Так время от времени мы кричали друг другу. Это приравнивается к злостному нарушению. Несколько слов вслух другу или незнакомому человеку – это цена, за которую ты покупаешь дополнительные пятнадцать суток карцерного «комфорта».

Потом «милиции» что-то не понравилось, и Андрюху куда-то перевели. Его наспех собрали.

– Всё, Мишаня, давай, братан, крепись, меня уводят, – успел он сказать, подходя к моей двери. Еще он пытался заглянуть (и заглянул все-таки) в мой глазок, но его быстро оттащили от двери. Ему такое обращение явно не понравилось.

– Чё ты меня пихаешь? – возмущался он громко.

– Давай на выход уже иди! – кричала на него «милиция». – Совсем оборзел!

И он ушел.

Без него стало тихо, грустно и скучно. Я подумал, что скоро окажусь в таком месте, где в радиусе пары сотен световых лет не будет ни одной родственной и знакомой души.

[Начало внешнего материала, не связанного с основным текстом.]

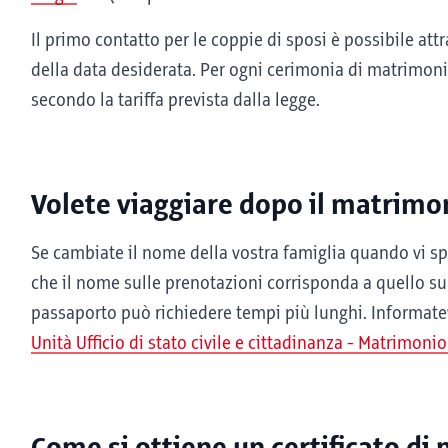
Il primo contatto per le coppie di sposi è possibile att
della data desiderata. Per ogni cerimonia di matrimon
secondo la tariffa prevista dalla legge.
Volete viaggiare dopo il matrimo
Se cambiate il nome della vostra famiglia quando vi spo
che il nome sulle prenotazioni corrisponda a quello s
passaporto può richiedere tempi più lunghi. Informatevi
Unità Ufficio di stato civile e cittadinanza - Matrimonio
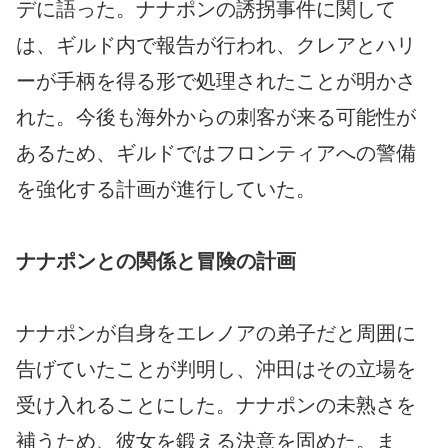
デに語った。ナナポンの誘拐事件に関して
は、ギルド内で報告が行われ、クレアとハリ
ーが手柄を得る形で処理されたことが明かさ
れた。今後も海外からの刺客が来る可能性が
あるため、ギルドではフロンティアへの警備
を強化する計画が進行していた。
ナナポンとの関係と冒険の計画
ナナポンが自身をエレノアの弟子だと周囲に
告げていたことが判明し、沖田はその立場を
受け入れることにした。ナナポンの未熟さを
補うため、彼女を鍛える決意を固めた。ま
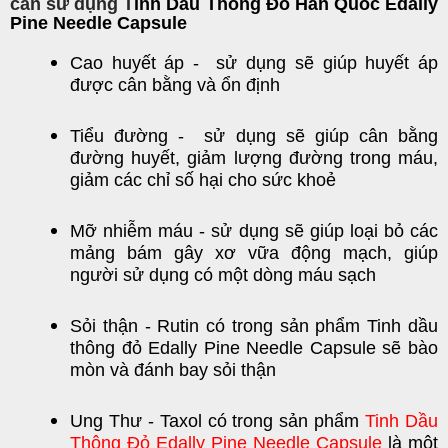
cần sử dụng T
inh Dầu Thông Đỏ Hàn Quốc Edally
Pine Needle Capsule
Cao huyết áp - sử dụng sẽ giúp huyết áp
được cân bằng và ổn định
Tiểu đường - sử dụng sẽ giúp cân bằng
đường huyết, giảm lượng đường trong máu,
giảm các chỉ số hại cho sức khoẻ
Mỡ nhiễm máu - sử dụng sẽ giúp loại bỏ các
mảng bám gây xơ vữa động mạch, giúp
người sử dụng có một dòng máu sạch
Sỏi thận - Rutin có trong sản phẩm Tinh dầu
thông đỏ Edally Pine Needle Capsule sẽ bào
mòn và đánh bay sỏi thận
Ung Thư - Taxol có trong sản phẩm
Tinh Dầu
Thông Đỏ Edally Pine Needle Capsule
là một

Стало еще тоскливей. Но я вернулся к своему приговору и продолжил работать. Это отвлекало от грустных мыслей.

* * *

Тот день ничем не отличался от предыдущих. Все катилось по накатанной, отвратительно ненужной колее. Ты катишься по ней и принимаешь скверность каждого дня как данность, от которой не в силах никуда деться. Всё то же тяжелое пробуждение, баланда, первая сигарета, тошнотворность утра и онемение мышц от твердого пола. Мутные, тяжелые мысли и патологическое нежелание понимать свое нахождение.

Погулял днем, погода была замечательная. Я сказал Тигре, что он зря не пошел. А он как-то лениво отмахнулся. Часто пропускал прогулки.

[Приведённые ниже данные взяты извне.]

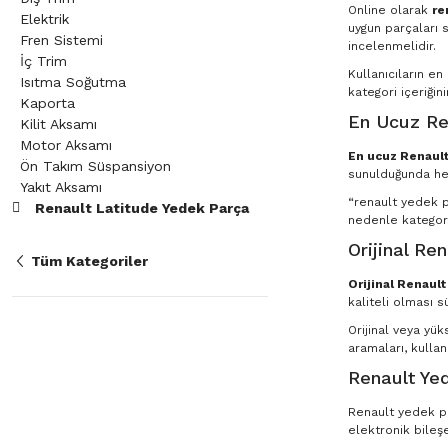
Online olarak
re
Elektrik
uygun parçaları s
Fren Sistemi
incelenmelidir.
İç Trim
Kullanıcıların e
Isıtma Soğutma
kategori içeriğin
Kaporta
En Ucuz Re
Kilit Aksamı
Motor Aksamı
En ucuz Renault
Ön Takım Süspansiyon
sunulduğunda he
Yakıt Aksamı
“renault yedek pa
Renault Latitude Yedek Parça
nedenle kategori
Orijinal Re
Tüm Kategoriler
Orijinal Renaul
kaliteli olması s
Orijinal veya yü
aramaları, kullan
Renault Yed
Renault yedek par
elektronik bileşe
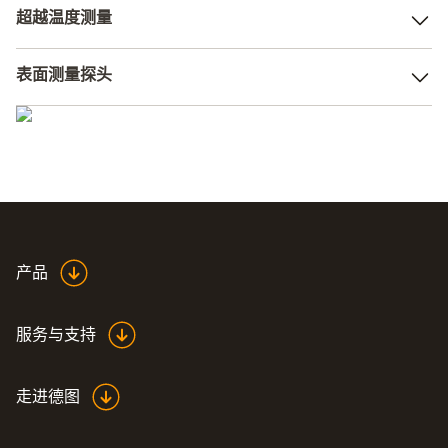
除当您需要在测量对象内部测量温度时，
刺入式温度计
是正
几乎每个格都是一个温度传感器。测量贴上相应区域的颜色
超越温度测量
确的选择。配备适用于在食物或液体中进行温度测量的温度
会根据温度而变化。
传感器，确保您可以立即看到所有的值。浸入式温度计也是
如果您真的想要使用智能手机工作，并且还想测量压力、流
如此。其温度传感器同样专门用于测量液体和半固体介质。
表面测量探头
速以及温度，Testo的智能探头是您的理想选择。其结构紧
凑，测量精确，价格低廉，可以用智能手机操作，是您的得
建议使用表面温度计来测量表面温度。 与表面温度计配套
力助手。
的附件包括电缆探头和表面探头，这些仪表通过与测量对象
直接接触实现对表面温度的测量。
或者您也可以选择Testo的热成像仪。就它们而言，热成像
仪可以在远距离而无需接触的情况下完成这些测量任务。它
们还能将物体的表面辐射转换成令人印象深刻的热图像。
产品
服务与支持
走进德图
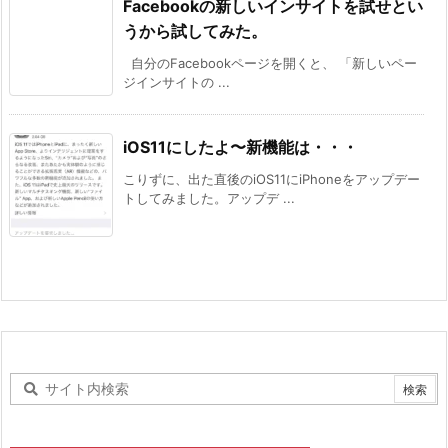
Facebookの新しいインサイトを試せとい
うから試してみた。
自分のFacebookページを開くと、 「新しいペー
ジインサイトの ...
iOS11にしたよ〜新機能は・・・
こりずに、出た直後のiOS11にiPhoneをアップデー
トしてみました。アップデ ...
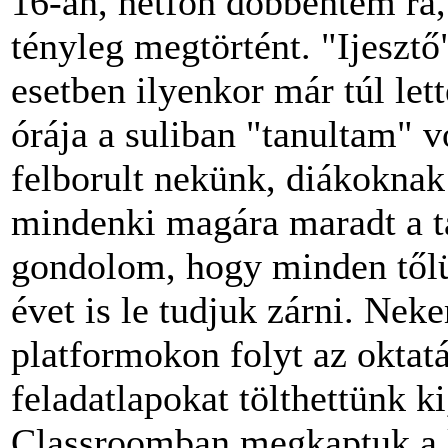
16-án, hétfőn döbbentem rá
tényleg megtörtént. "Ijesztő
esetben ilyenkor már túl let
órája a suliban "tanultam" 
felborult nekünk, diákoknak
mindenki magára maradt a t
gondolom, hogy minden tőlük
évet is le tudjuk zárni. Ne
platformokon folyt az oktat
feladatlapokat tölthettünk k
Classroomban megkaptuk a 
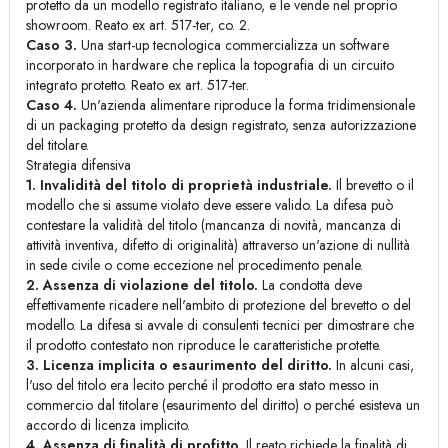
protetto da un modello registrato italiano, e le vende nel proprio
showroom. Reato ex art. 517-ter, co. 2.
Caso 3.
Una start-up tecnologica commercializza un software
incorporato in hardware che replica la topografia di un circuito
integrato protetto. Reato ex art. 517-ter.
Caso 4.
Un'azienda alimentare riproduce la forma tridimensionale
di un packaging protetto da design registrato, senza autorizzazione
del titolare.
Strategia difensiva
1. Invalidità del titolo di proprietà industriale.
Il brevetto o il
modello che si assume violato deve essere valido. La difesa può
contestare la validità del titolo (mancanza di novità, mancanza di
attività inventiva, difetto di originalità) attraverso un'azione di nullità
in sede civile o come eccezione nel procedimento penale.
2. Assenza di violazione del titolo.
La condotta deve
effettivamente ricadere nell'ambito di protezione del brevetto o del
modello. La difesa si avvale di consulenti tecnici per dimostrare che
il prodotto contestato non riproduce le caratteristiche protette.
3. Licenza implicita o esaurimento del diritto.
In alcuni casi,
l'uso del titolo era lecito perché il prodotto era stato messo in
commercio dal titolare (esaurimento del diritto) o perché esisteva un
accordo di licenza implicito.
4. Assenza di finalità di profitto.
Il reato richiede la finalità di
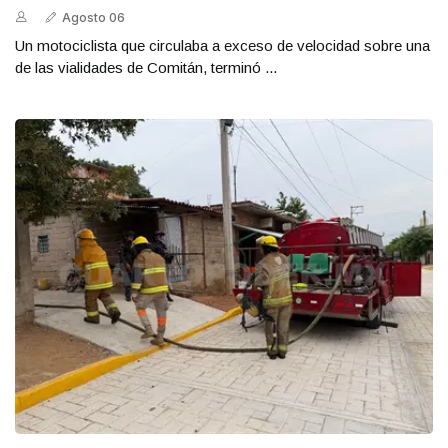
Agosto 06
Un motociclista que circulaba a exceso de velocidad sobre una
de las vialidades de Comitán, terminó ...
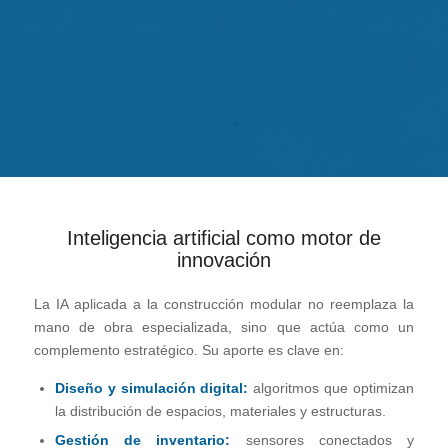
Inteligencia artificial como motor de
innovación
La IA aplicada a la construcción modular no reemplaza la
mano de obra especializada, sino que actúa como un
complemento estratégico. Su aporte es clave en:
Diseño y simulación digital:
algoritmos que optimizan
la distribución de espacios, materiales y estructuras.
Gestión de inventario:
sensores conectados y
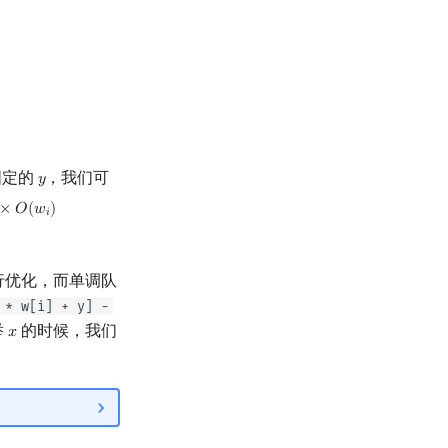
固定的
，我们可
𝑦
y
×
𝑂
(
𝑤
)
(
w
i
)
=
O
(
W
)
𝑖
行优化，而单调队
 * w[i] + y] -
举
的时候，我们
𝑥
x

Заместо Андрюхи посадили какого-то дагестанца по имени Султан. Довольно разговорчивого, добродушного и вроде как неплохого чела. После двух дней общения он уже называл меня «братан», я к подобной форме всегда относился с молчаливым скепсисом. Он приглашал меня к себе в деревню, в Дагестан, поесть барашка и отдохнуть. Лет через десять. Он почему-то был категорически уверен, что меня освободят через червонец. Я, конечно, был рад таким светлым прогнозам, но мое внутреннее чувство рисовало мне другие, не столь радужные перспективы. И вообще, я всегда с иронией относился к таким легкомысленным предложениям. Ведь ясно, что не то что через десять лет, а даже через три-четыре года он не вспомнит моего лица и тем более имени, как и я его. Я не любитель разбрасываться пустыми приглашениями, зная, что этого не произойдет.

С Султаном мы тоже не скучали, он оказался шебутным малым, говорил со смешным акцентом и шепелявил, так как у него не было передних зубов. Выбили в СИЗО. Он тоже был соринкой в глазу у администрации. Как-то на днях, в субботу, за ним пришли несколько человек и куда-то увели. Привели через двадцать минут. Избитого. Завели в темный переход и без слов избили его вчетвером. Синяки, гематомы, отбитые почки, кровь в моче, трещины в ребрах – неизменные сопровождающие признаки и «награды» страдальцев, которые прут против администрации. Отрицалово. Оно болезненно. Оно больно. Это тяжелая, нелегкая ноша. Не каждому удается донести ее до конца.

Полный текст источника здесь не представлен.